# Emirates Golf Club 19th June



## SBP (Jan 4, 2010)

Right then all you friendly lot......

Have booked a tee off time of 9am on 19th June (couldn't get a 7am one as all booked) for a 4ball

Me and Fatenhappy definitely in, Skibannf hopefully but he will confirm tomorrow, so we need a definite 4th and maybe 2 depending on SKI.

Anyone interested?

400AED inclusive of range balls and the buggy on the Championship course, Majilis, look out Tiger we are coming..............

PM me if you want to join the merry band of pistolero's


----------



## Maz25 (Jul 6, 2008)

Sorry to hijack your thread, but do you know if they offer lessons there? I don't play at the mo (and never have) but I'd deffo love to learn (without causing too much damage to the perfectly manicured greens).
I'm planning on moving to The Greens and with a golf course next door, this would be a perfect time to learn.


----------



## SBP (Jan 4, 2010)

I would imagine so as they have everything else and every proper golf club I have ever known does lessons.
Am also moving to Greens so we will be nearly neighbours....


----------



## SBP (Jan 4, 2010)

If more decide to join in there is the next slot at 9:10 also available if we have an 8 ball gang


----------



## Fatenhappy (Jun 23, 2009)

OH NO ..... SBP almost almost as a neighbour !!!!!!! .... .. :spit: ..  .... there goes the tone of the neighbourhood !...... :eyebrows:


----------



## SBP (Jan 4, 2010)

Charmin'


----------



## Fatenhappy (Jun 23, 2009)

SBP said:


> Charmin'


Was until we heard y're movin into the neighbourhood, hey Stew ....  ... then again, having said that, so when's the house warming party???


----------



## SBP (Jan 4, 2010)

Same day as our paid for fishing trip I reckon.............................................


----------



## Fatenhappy (Jun 23, 2009)

SBP said:


> Same day as our paid for fishing trip I reckon.............................................

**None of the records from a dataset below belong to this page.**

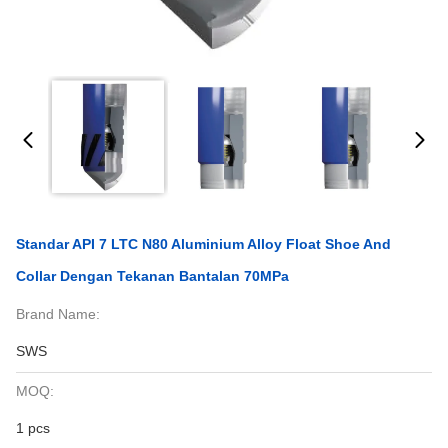
Standar API 7 LTC N80 Aluminium Alloy Float Shoe And
Collar Dengan Tekanan Bantalan 70MPa
Brand Name:
SWS
MOQ:
1 pcs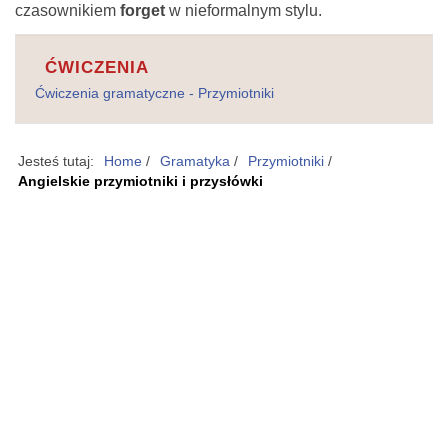
czasownikiem
forget
w nieformalnym stylu.
ĆWICZENIA
Ćwiczenia gramatyczne - Przymiotniki
Jesteś tutaj:
Home
/
Gramatyka
/
Przymiotniki
/
Angielskie przymiotniki i przysłówki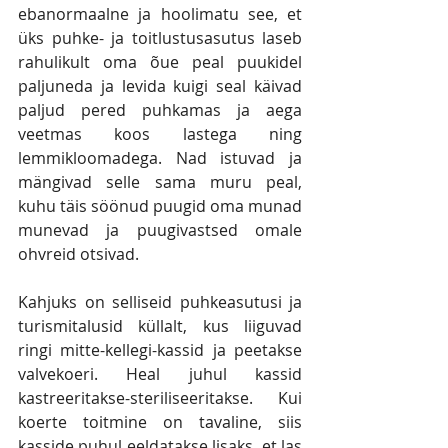
ebanormaalne ja hoolimatu see, et 
üks puhke- ja toitlustusasutus laseb 
rahulikult oma õue peal puukidel 
paljuneda ja levida kuigi seal käivad 
paljud pered puhkamas ja aega 
veetmas koos lastega ning 
lemmikloomadega. Nad istuvad ja 
mängivad selle sama muru peal, 
kuhu täis söönud puugid oma munad 
munevad ja puugivastsed omale 
ohvreid otsivad.
Kahjuks on selliseid puhkeasutusi ja 
turismitalusid küllalt, kus liiguvad 
ringi mitte-kellegi-kassid ja peetakse 
valvekoeri. Heal juhul kassid 
kastreeritakse-steriliseeritakse. Kui 
koerte toitmine on tavaline, siis 
kasside puhul eeldatakse lisaks, et las 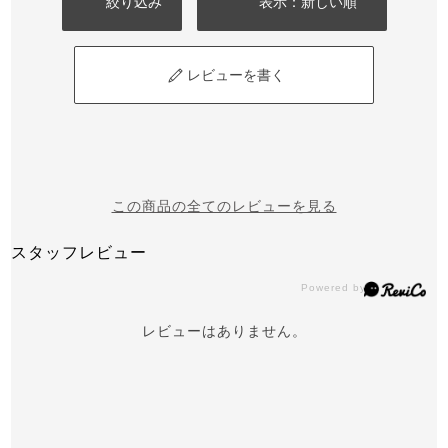
絞り込み
表示：新しい順
レビューを書く
この商品の全てのレビューを見る
スタッフレビュー
レビューはありません。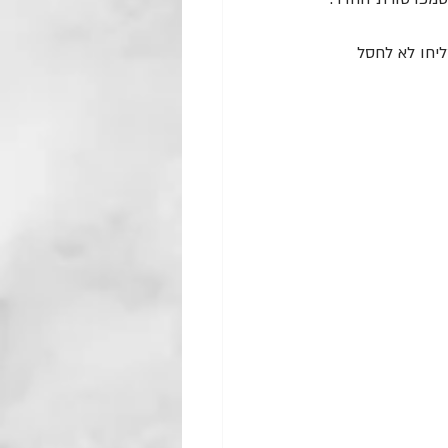
יחו לא לחסל 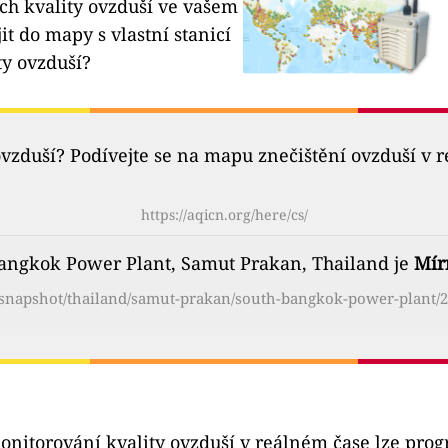
ích kvality ovzduší ve vašem
it do mapy s vlastní stanicí
ty ovzduší?
ovzduší? Podívejte se na mapu znečištění ovzduší v 
https://aqicn.org/here/cs/
Bangkok Power Plant, Samut Prakan, Thailand je
Mír
g/snapshot/thailand/samut-prakan/south-bangkok-power-plant/2
onitorování kvality ovzduší v reálném čase lze pro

Damn , forgot about that !!!! ..... That could be a problem, hey Stewy ?? ... :confused2: Might have to postpone the golf then since good old mate Stew has laid out all that expense for that weekend, hey SBP? .... :confused2: .... So who else is going to that then .... Justforus, the 2 amegios, AC, you, me and _"the little lovely"_ and of course Stew and ? Gees he's a legend !!


----------



## Maz25 (Jul 6, 2008)

SBP said:


> I would imagine so as they have everything else and every proper golf club I have ever known does lessons.
> Am also moving to Greens so we will be nearly neighbours....


Lol! I just put a deposit on an apartment in The Links! 

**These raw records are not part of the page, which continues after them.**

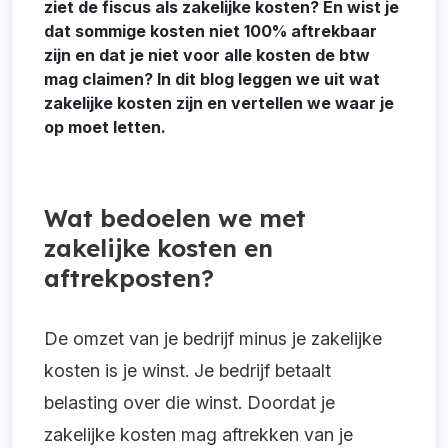
ziet de fiscus als zakelijke kosten? En wist je
dat sommige kosten niet 100% aftrekbaar
zijn en dat je niet voor alle kosten de btw
mag claimen? In dit blog leggen we uit wat
zakelijke kosten zijn en vertellen we waar je
op moet letten.
Wat bedoelen we met
zakelijke kosten en
aftrekposten?
De omzet van je bedrijf minus je zakelijke
kosten is je winst. Je bedrijf betaalt
belasting over die winst. Doordat je
zakelijke kosten mag aftrekken van je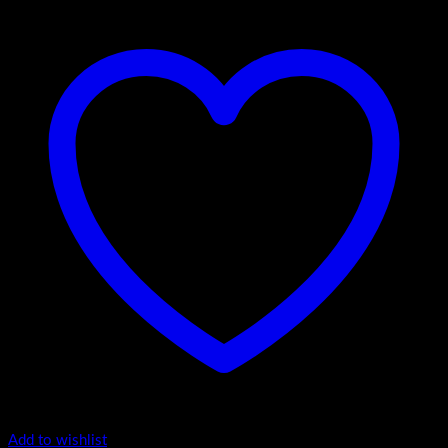
Add to wishlist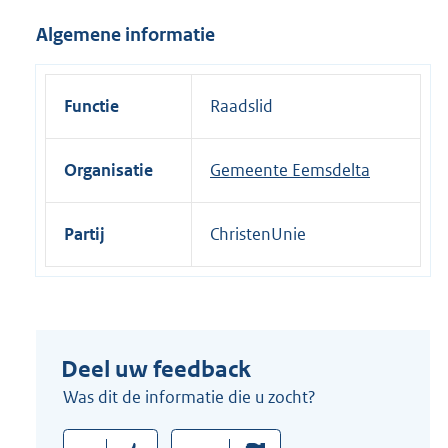
i
Algemene informatie
n
k
:
Functie
Raadslid
Organisatie
Gemeente Eemsdelta
Partij
ChristenUnie
Deel uw feedback
Was dit de informatie die u zocht?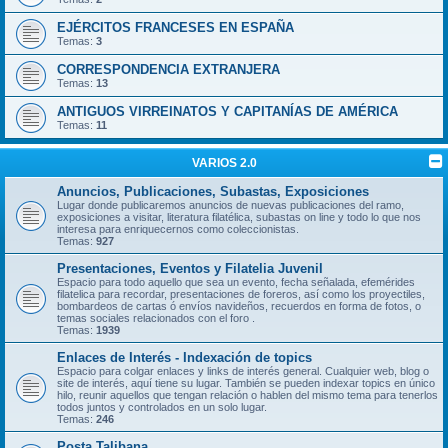
EJÉRCITOS FRANCESES EN ESPAÑA
Temas:
3
CORRESPONDENCIA EXTRANJERA
Temas:
13
ANTIGUOS VIRREINATOS Y CAPITANÍAS DE AMÉRICA
Temas:
11
VARIOS 2.0
Anuncios, Publicaciones, Subastas, Exposiciones
Lugar donde publicaremos anuncios de nuevas publicaciones del ramo,
exposiciones a visitar, literatura filatélica, subastas on line y todo lo que nos
interesa para enriquecernos como coleccionistas.
Temas:
927
Presentaciones, Eventos y Filatelia Juvenil
Espacio para todo aquello que sea un evento, fecha señalada, efemérides
filatelica para recordar, presentaciones de foreros, así como los proyectiles,
bombardeos de cartas ó envíos navideños, recuerdos en forma de fotos, o
temas sociales relacionados con el foro .
Temas:
1939
Enlaces de Interés - Indexación de topics
Espacio para colgar enlaces y links de interés general. Cualquier web, blog o
site de interés, aquí tiene su lugar. También se pueden indexar topics en único
hilo, reunir aquellos que tengan relación o hablen del mismo tema para tenerlos
todos juntos y controlados en un solo lugar.
Temas:
246
Posta Talibana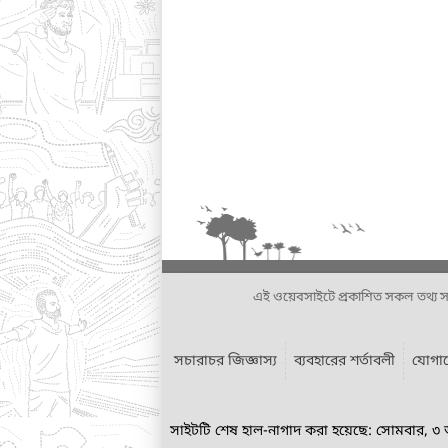
এই ওয়েবসাইটে প্রকাশিত সকল তথ্য সংশ্লি
সচারাচর জিজ্ঞাস্য
ব্যবহারের শর্তাবলী
যোগা
সাইটটি শেষ হাল-নাগাদ করা হয়েছে: সোমবার, ৩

You're not moving to The Links by any chance! 

Thanks for the heads up. Will look into the Golf lessons.


----------



## SBP (Jan 4, 2010)

Phew! No Greens can't remember which block lol


----------



## stewart (Jun 21, 2009)

Fatenhappy said:


> OH NO ..... SBP almost almost as a neighbour !!!!!!! .... .. :spit: ..  .... there goes the tone of the neighbourhood !...... :eyebrows:


The greens is way to close to the springs for my liking
Also really close to the montgomerie golf course and hotel
Look out the land values in the area have dropped considerably since SBP's post on the greens.
:focus:


----------



## SBP (Jan 4, 2010)

Nearly as much as they did in Springs when a certain "cultured" Aussie builder moved in 

And I use cultured in its loosest term!!


----------



## stewart (Jun 21, 2009)

SBP said:


> Nearly as much as they did in Springs when a certain "cultured" Aussie builder moved in
> 
> And I use cultured in its loosest term!!


I thought culture grew in the fridge on the old cheese and on old bread, thanks


----------